(REQUIREMENT) From the line containing "Istantanea (357, 82)" to the last line of the records below, transcribe everything exactly, pictures excluded.

(RECORDS TO PROCESS)

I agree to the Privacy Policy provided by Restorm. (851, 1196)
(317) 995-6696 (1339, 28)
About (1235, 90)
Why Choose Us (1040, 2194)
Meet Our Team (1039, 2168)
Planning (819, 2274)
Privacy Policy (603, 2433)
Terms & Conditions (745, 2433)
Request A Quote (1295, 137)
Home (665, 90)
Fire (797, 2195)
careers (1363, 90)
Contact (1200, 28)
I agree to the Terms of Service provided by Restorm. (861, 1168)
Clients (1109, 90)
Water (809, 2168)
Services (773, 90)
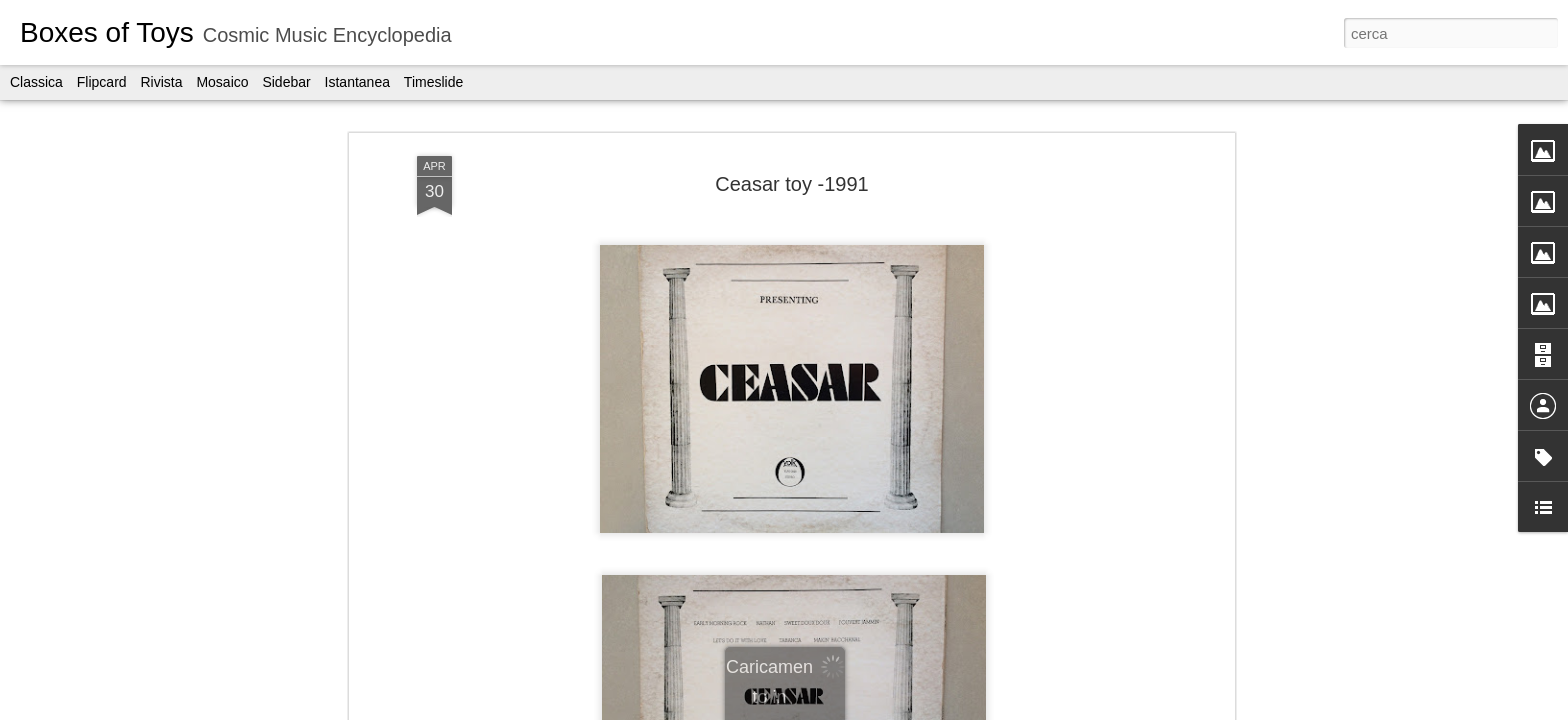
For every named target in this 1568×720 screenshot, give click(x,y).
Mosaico (222, 82)
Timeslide (433, 82)
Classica (36, 82)
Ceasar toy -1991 (791, 184)
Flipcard (102, 82)
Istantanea (357, 82)
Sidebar (286, 82)
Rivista (161, 82)
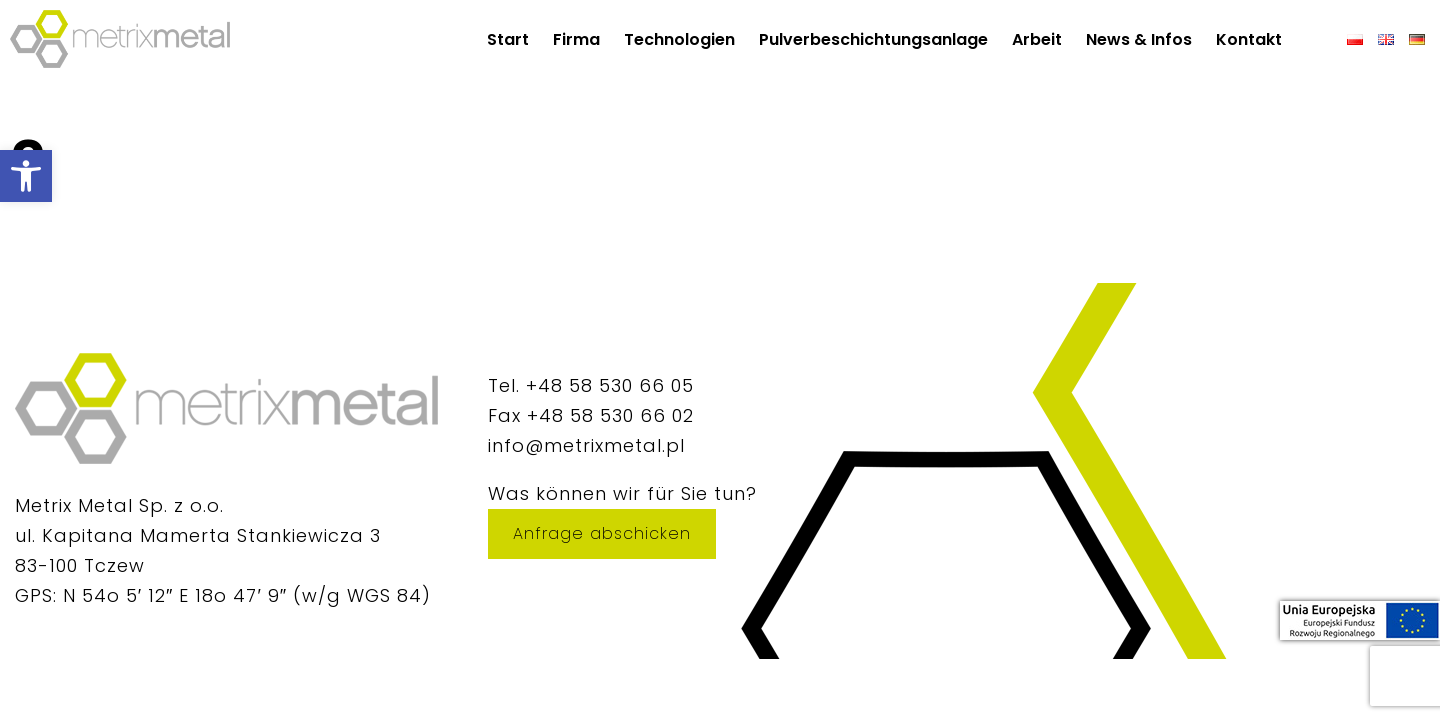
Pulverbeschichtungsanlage (873, 39)
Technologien (679, 39)
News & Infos (1139, 39)
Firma (576, 39)
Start (508, 39)
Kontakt (1249, 39)
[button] (26, 176)
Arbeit (1037, 39)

(REPLY)
Istantanea (357, 82)
Sidebar (286, 82)
Rivista (161, 82)
Pulverbeschichtungsanlage (873, 39)
Technologien (679, 39)
News & Infos (1139, 39)
Firma (576, 39)
Start (508, 39)
Kontakt (1249, 39)
[button] (26, 176)
Arbeit (1037, 39)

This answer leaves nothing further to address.